1. If $||x^{(r+1)}-x^{(r)}|| \leq \epsilon $ or $r\geq L$, then quit; otherwise, set $r=r+1$ and go to step 2

## Example
Let us use the above algorithm to solve the following constrained optimization problem:
$$
\min_{x, y} f(x, y) = (x-1)^2 + (y-2)^2 + xy
$$
subject to:
$$x \geq 1$$
$$y \geq 3$$

In [None]:
def f(x: float, y: float) -> float:
    """Computes the objective function value.

    Args:
        x (float): The x-coordinate.
        y (float): The y-coordinate.

    Returns:
        float: The computed function value.
    """
    return (x - 1)**2 + (y - 2)**2 + x * y

def grad_x(x: float, y: float) -> float:
    """Computes the partial derivative of f with respect to x.

    Args:
        x (float): The x-coordinate.
        y (float): The y-coordinate.

    Returns:
        float: The gradient component df/dx.
    """
    return 2 * (x - 1) + y

def grad_y(x: float, y: float) -> float:
    """Computes the partial derivative of f with respect to y.

    Args:
        x (float): The x-coordinate.
        y (float): The y-coordinate.

    Returns:
        float: The gradient component df/dy.
    """
    return 2 * (y - 2) + x

def ao_pgd(max_iters: int, tol: float, alpha_x: float, alpha_y: float) -> tuple[float, float, list[tuple[float, float]]]:
    """Performs alternating optimization projected gradient descent.

    Args:
        max_iters (int): Maximum number of iterations.
        tol (float): Convergence tolerance.
        alpha_x (float): Step size for x update.
        alpha_y (float): Step size for y update.

    Returns:
        tuple[float, float, list[tuple[float, float]]]:
            - The optimal x-coordinate.
            - The optimal y-coordinate.
            - A list of all (x, y) points visited during optimization.
    """
    # Initialize with a feasible point (x >= 1 and y >= 3)
    x, y = 5.0, 4.0
    # Store all iterations
    history = [(x, y)]
    print(f"Iter 0: x = {x:.4f}, y = {y:.4f}, f(x,y) = {f(x, y):.4f}, Constraint: {(x >= 1) and (y >= 3)}")
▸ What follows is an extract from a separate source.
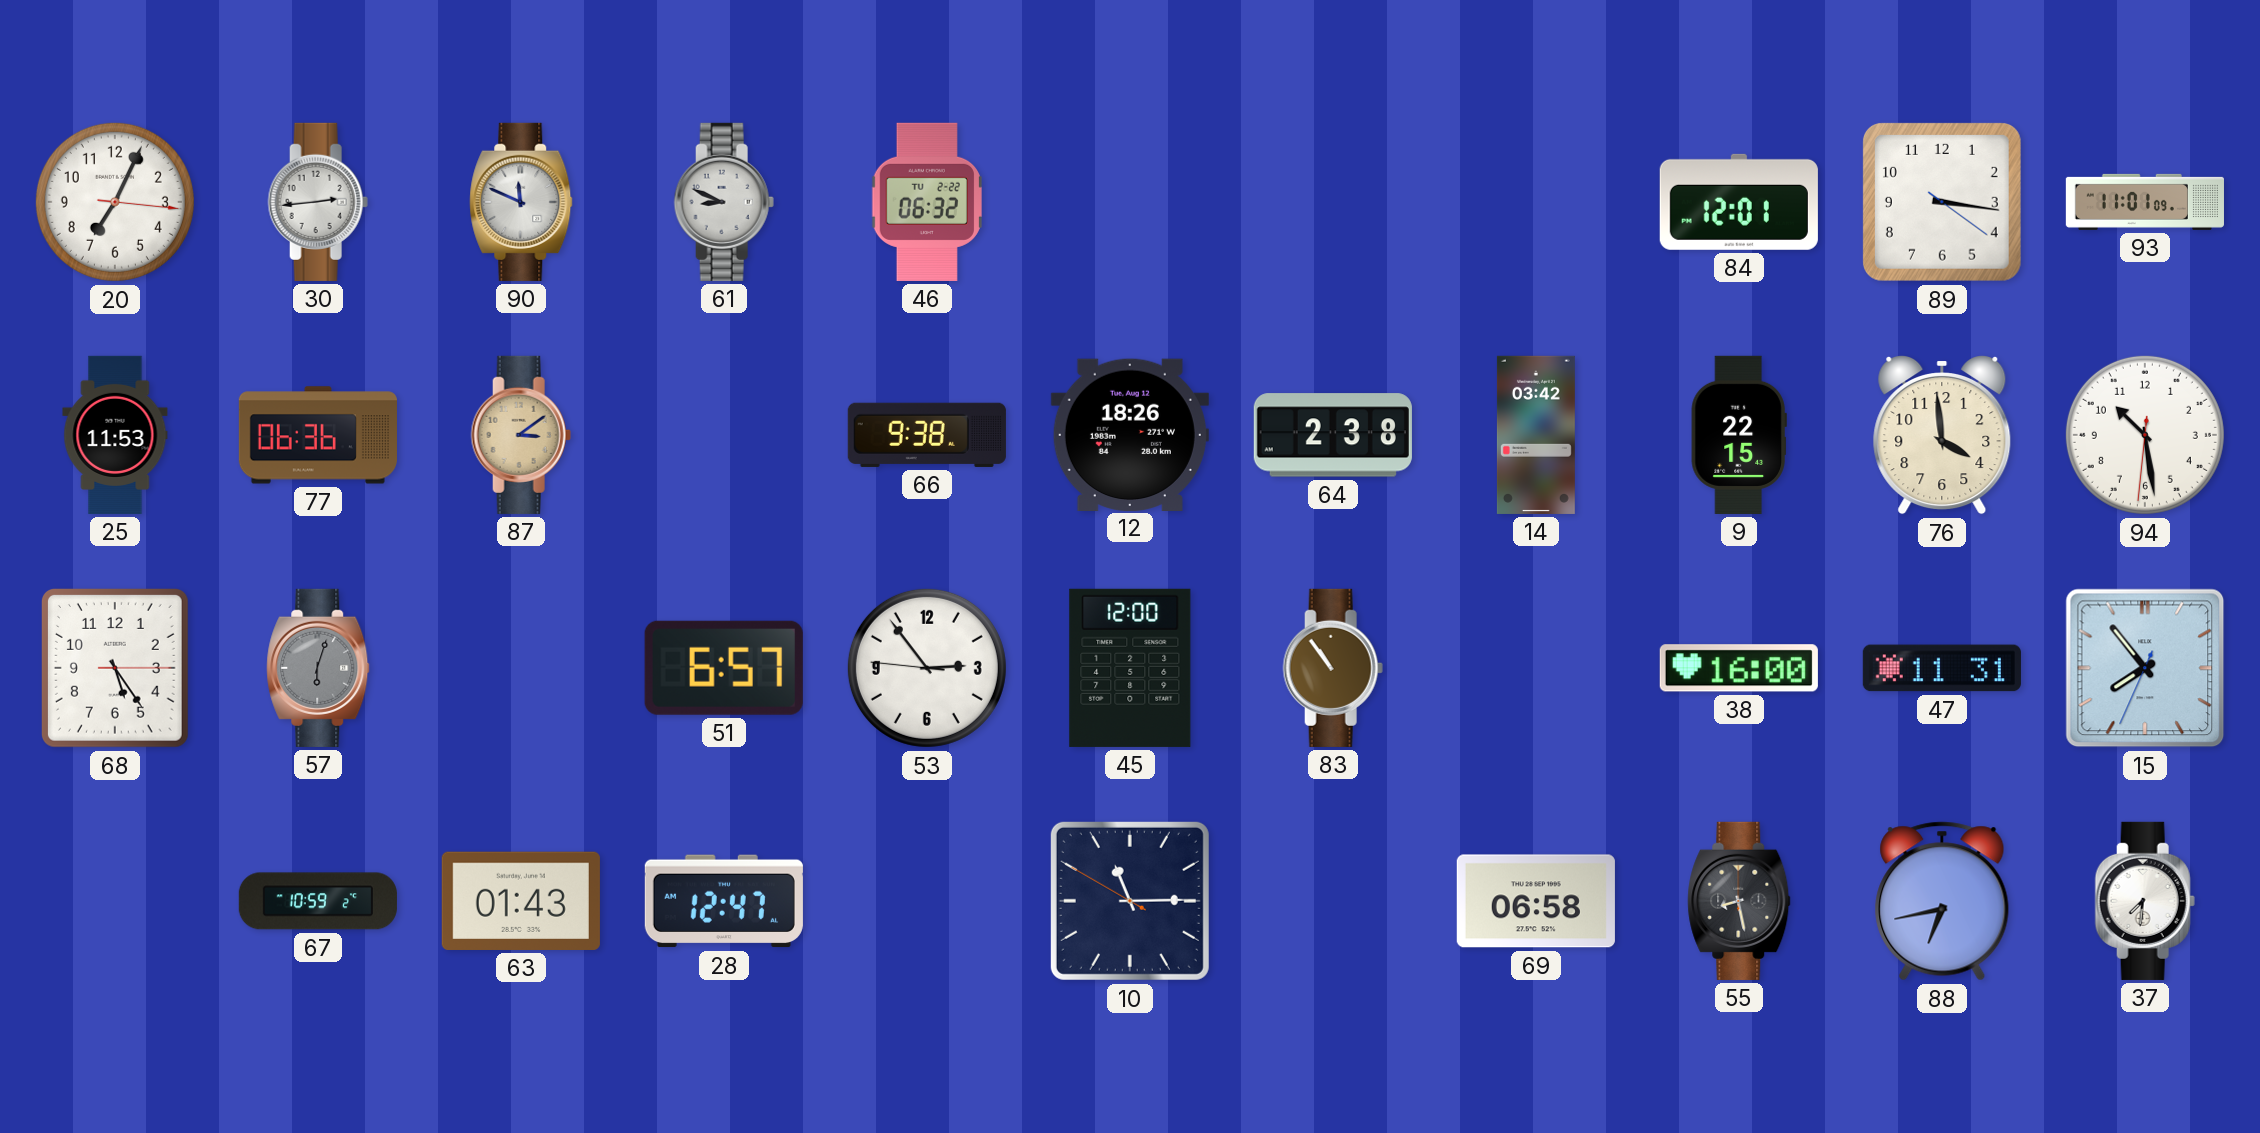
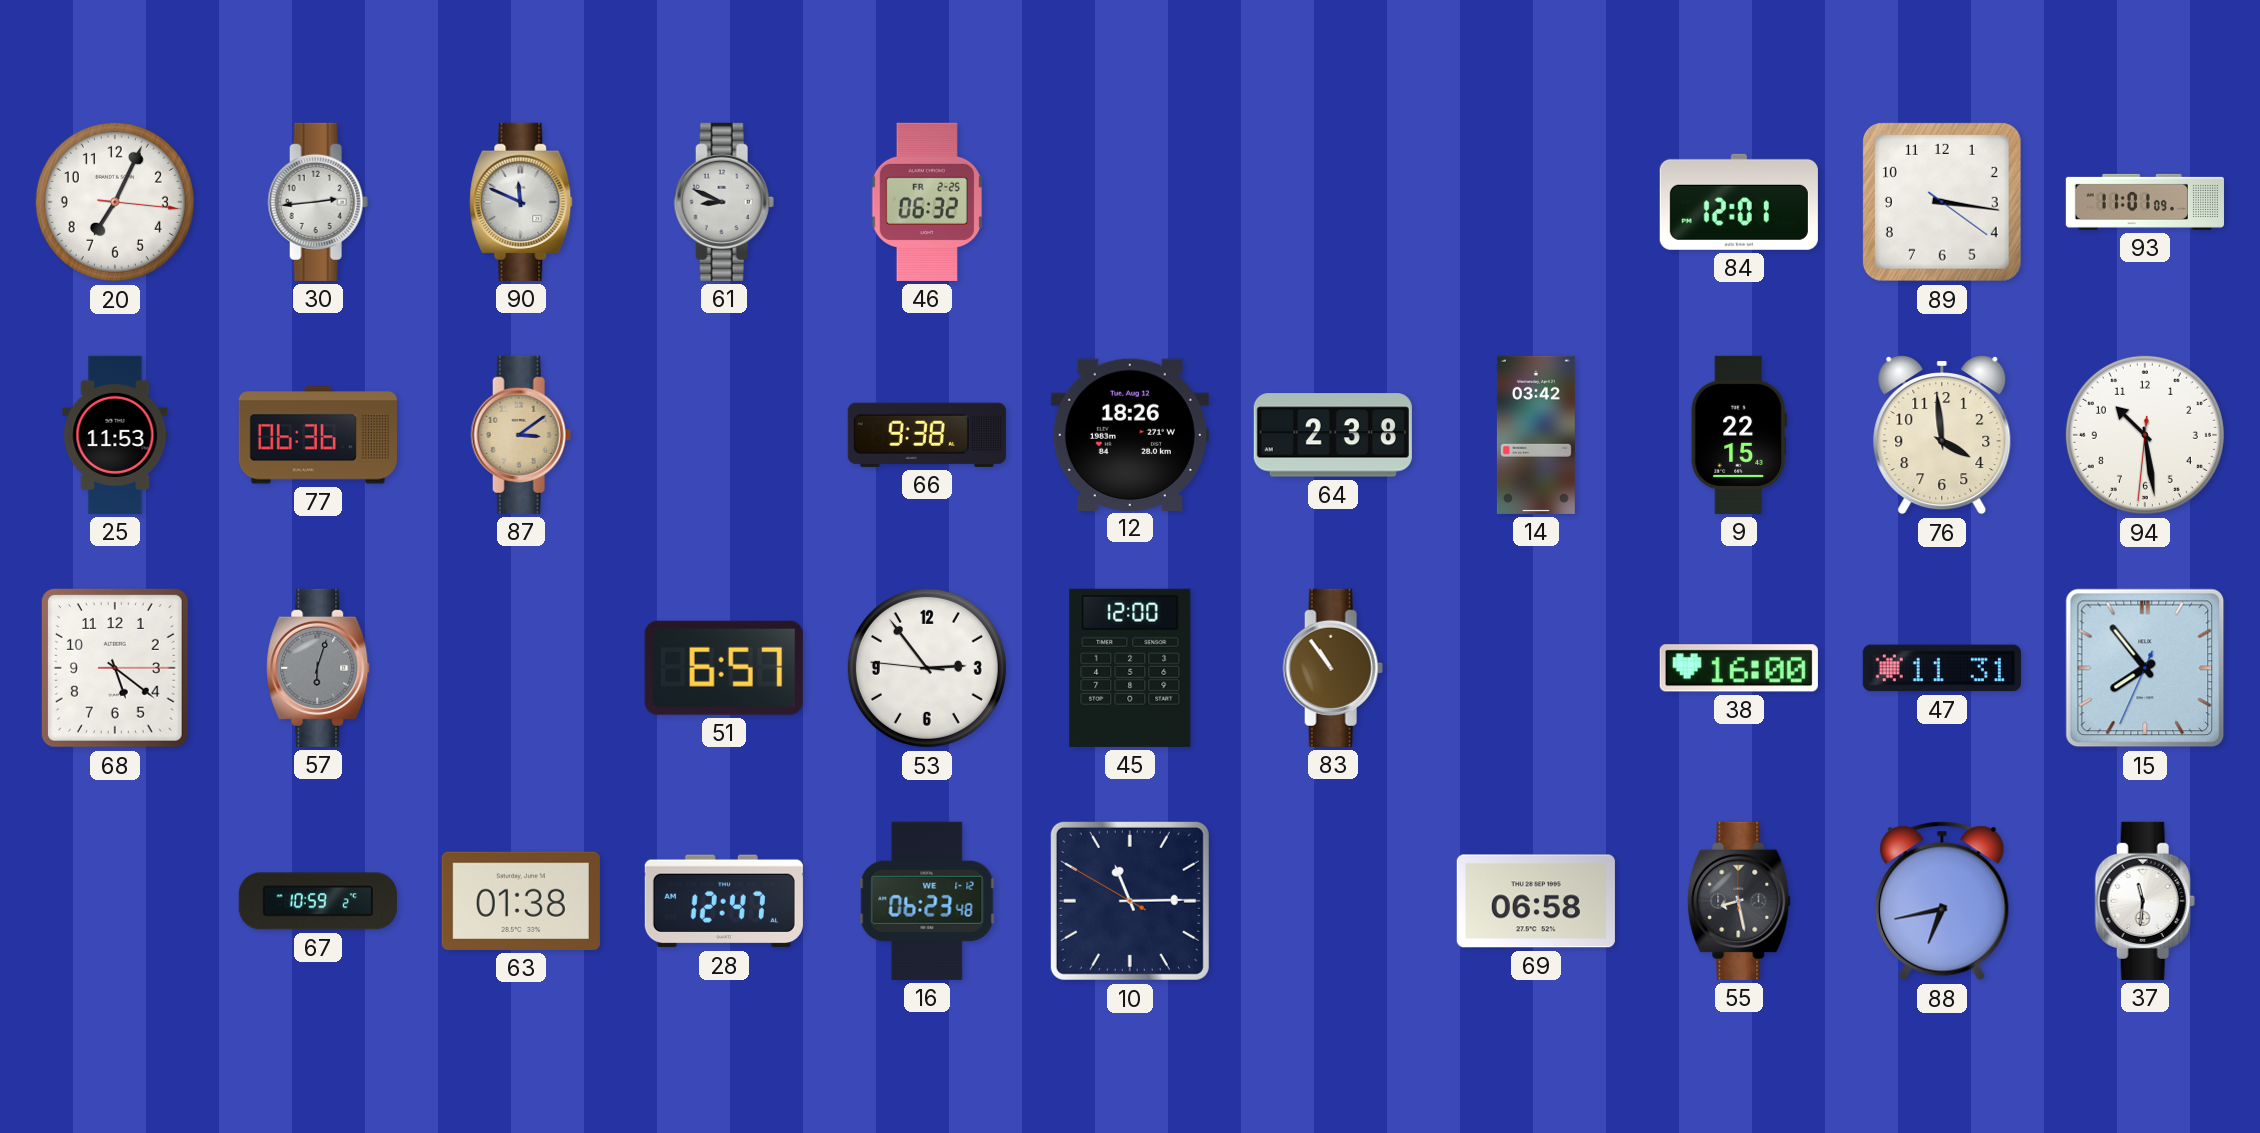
46 date: TU 2-22 -> FR 2-25
68: 5:24 -> 5:21
63: 01:43 -> 01:38
16: none -> 06:23
37: 7:31 -> 11:31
    for k in range(1, max_iters + 1):
        # Step 1: Fix y, update x
        x_temp = x - alpha_x * grad_x(x, y)

        # Project onto x >= 1
        x_new = max(x_temp, 1.0)

        # Step 2: Fix x_new, update y
        y_temp = y - alpha_y * grad_y(x_new, y)

        # Project onto y >= 3
        y_new = max(y_temp, 3.0)

        # Store the new point
        history.append((x_new, y_new))

        # Check convergence
        if np.linalg.norm([x_new - x, y_new - y]) < tol:
            x, y = x_new, y_new
            print(f"Iter {k}: x = {x:.4f}, y = {y:.4f}, f(x,y) = {f(x, y):.4f}, Constraint: {(x >= 1) and (y >= 3)}")
            print(f"Converged at iteration {k}")
            break

        x, y = x_new, y_new
        print(f"Iter {k}: x = {x:.4f}, y = {y:.4f}, f(x,y) = {f(x, y):.4f}, Constraint: {(x >= 1) and (y >= 3)}")

    return x, y, history

# Run the algorithm
x_opt, y_opt, history = ao_pgd(max_iters=1000, tol=1e-2, alpha_x=0.1, alpha_y=0.1)
print(f"\nOptimal solution: x* = {x_opt:.4f}, y* = {y_opt:.4f}, Constraint satisfied: {(x_opt >= 1) and (y_opt >= 3)}")


Let us now plot the results.

In [None]:
# Create contour plot
limit_low = -1
limit_up = 6
x_vals = np.linspace(limit_low, limit_up, 100)
y_vals = np.linspace(limit_low, limit_up, 100)
X, Y = np.meshgrid(x_vals, y_vals)
Z = f(X, Y)

plt.figure(figsize=(10, 6))

# Plot contours
contours = plt.contour(X, Y, Z, levels=20, cmap='viridis')
plt.colorbar(contours, label='Objective Value')

# Plot constraint boundary
constraint_x = 1
constraint_y = 3
# Plot horizontal and vertical lines
plt.axhline(y=constraint_y, color='r', linestyle='--', label="y = 0")  # Horizontal line at y=0
plt.axvline(x=constraint_x, color='b', linestyle='-.', label="x = 0")  # Vertical line at x=0

# Shade feasible region (x > 1 and y > 3)
x_shade = [constraint_x, limit_up, limit_up, constraint_x]  # x-coordinates of shaded area
y_shade = [constraint_y, constraint_y, limit_up, limit_up]  # y-coordinates of shaded area
plt.fill(x_shade, y_shade, color='red', alpha=0.3, label='Feasible Region')

# Plot PGD iterations
x_hist, y_hist = zip(*history)
plt.scatter(x_hist, y_hist, c='white', s=30, edgecolors='black', label='PGD Iterations')
plt.plot(x_hist, y_hist, 'k--', lw=1, alpha=0.5)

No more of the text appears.